Late Red reports that “Anthrope uses a unique tokenizer with only 65,000 variations of Token, compared to the variations of Openi 100,261 for GPT-4”. This Colab notebook contains python code to analyze tokenization differences between GPT and Claude models. Another tool that allows the interface with some common tokenizers publicly available our findings.
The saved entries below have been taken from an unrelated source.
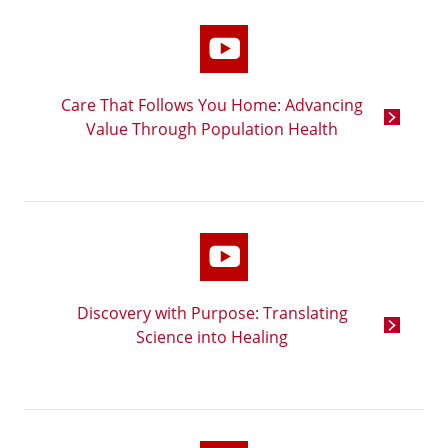
Care That Follows You Home: Advancing
Value Through Population Health
Discovery with Purpose: Translating
Science into Healing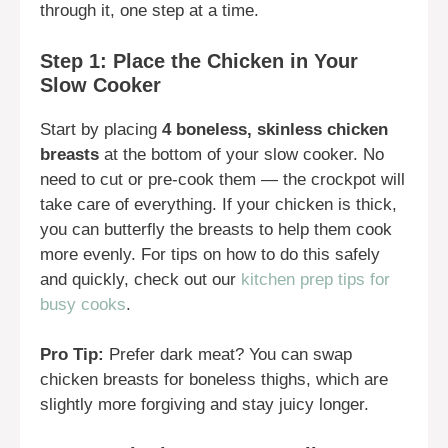
through it, one step at a time.
Step 1: Place the Chicken in Your
Slow Cooker
Start by placing
4 boneless, skinless chicken
breasts
at the bottom of your slow cooker. No
need to cut or pre-cook them — the crockpot will
take care of everything. If your chicken is thick,
you can butterfly the breasts to help them cook
more evenly. For tips on how to do this safely
and quickly, check out our
kitchen prep tips for
busy cooks
.
Pro Tip:
Prefer dark meat? You can swap
chicken breasts for boneless thighs, which are
slightly more forgiving and stay juicy longer.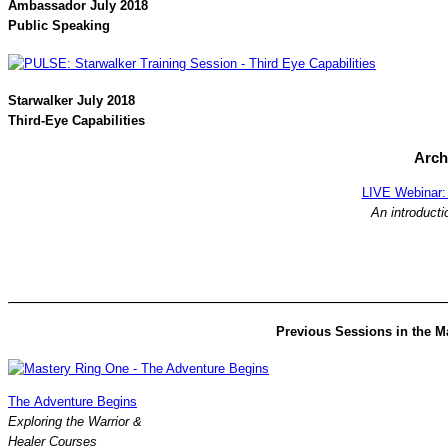
Ambassador July 2018
Public Speaking
Starwalker July 2018
Third-Eye Capabilities
Arch
LIVE Webinar: 
An introducti
Previous Sessions in the M
The Adventure Begins
Exploring the Warrior &
Healer Courses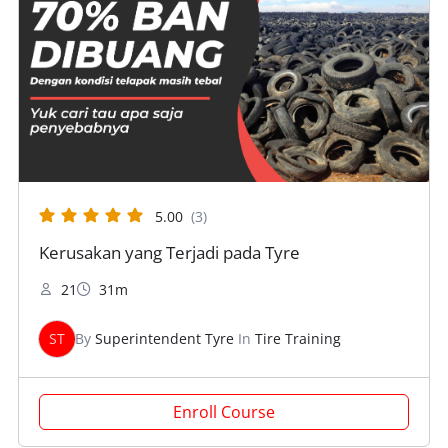
5.00
(3)
Kerusakan yang Terjadi pada Tyre
21
31m
ST
By
Superintendent Tyre
In
Tire Training
Enroll Course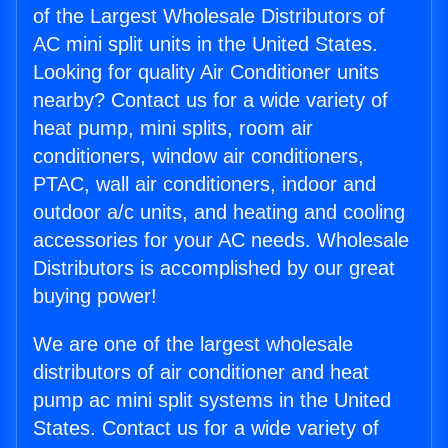
of the Largest Wholesale Distributors of
AC mini split units in the United States.
Looking for quality Air Conditioner units
nearby? Contact us for a wide variety of
heat pump, mini splits, room air
conditioners, window air conditioners,
PTAC, wall air conditioners, indoor and
outdoor a/c units, and heating and cooling
accessories for your AC needs. Wholesale
Distributors is accomplished by our great
buying power!
We are one of the largest wholesale
distributors of air conditioner and heat
pump ac mini split systems in the United
States. Contact us for a wide variety of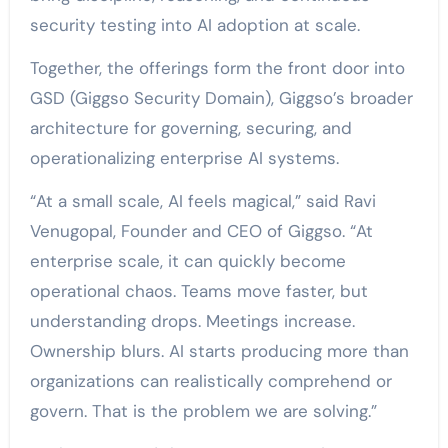
security testing into AI adoption at scale.
Together, the offerings form the front door into
GSD (Giggso Security Domain), Giggso’s broader
architecture for governing, securing, and
operationalizing enterprise AI systems.
“At a small scale, AI feels magical,” said
Ravi
Venugopal
, Founder and CEO of
Giggso
. “At
enterprise scale, it can quickly become
operational chaos. Teams move faster, but
understanding drops. Meetings increase.
Ownership blurs. AI starts producing more than
organizations can realistically comprehend or
govern. That is the problem we are solving.”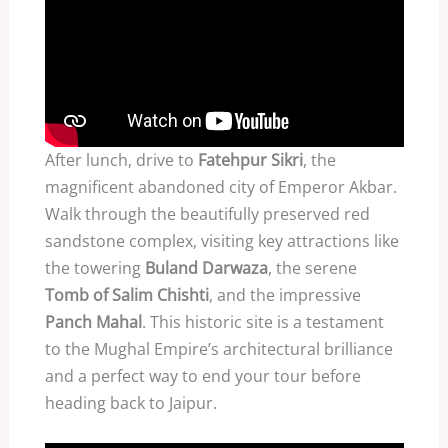
After lunch, drive to
Fatehpur Sikri
, the
magnificent abandoned city of Emperor Akbar.
Walk through the beautifully preserved red
sandstone complex, visiting key attractions like
the towering
Buland Darwaza
, the serene
Tomb of Salim Chishti
, and the impressive
Panch Mahal
. This historic site is a testament
to the Mughal Empire’s architectural brilliance
and a perfect way to end your tour before
heading back to Jaipur.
The ability to proactively estimate tokens counts (without invoking the API of the real model) and budgetary costs is crucial for AI companies.
Key control
- Anthrope’s competitive price comes with hidden costs:
While Sonnet Claude 3.5 sacrifices of Anthrope are sacrificed 40% of entry token costs compared to Openai’s GPT-4O, this advantage of apparent cost can be very accelerating due to differences in how the entry text is touched. - Hidden “tokenizer inefficiency”:
Anthropic models are inherently more Verbose. For companies that process large text volumes, understanding this discrepancy is crucial when evaluating the true cost of implementing models. - INEFICIENCY OF DOMAIN-DEPPEN TOKENIZER:
When choosing between the OpenAi and anthropic models, Evaluate the nature of your entry text. For natural language tasks, the cost difference can be minimal, but technical or structured domains can lead to higher significant costs with anthropic models. - Effective context window:
Due to the verbosity of the anthropic tokenizer, its largest -announced 200K context window can sacrifice a usable space less effective than the 128K of OpenI, which leads to a potential Gap between the announced and real context window.
Anthrope did not respond to Venturebeat’s requests at comments at the time of publication. We will update the story if they respond.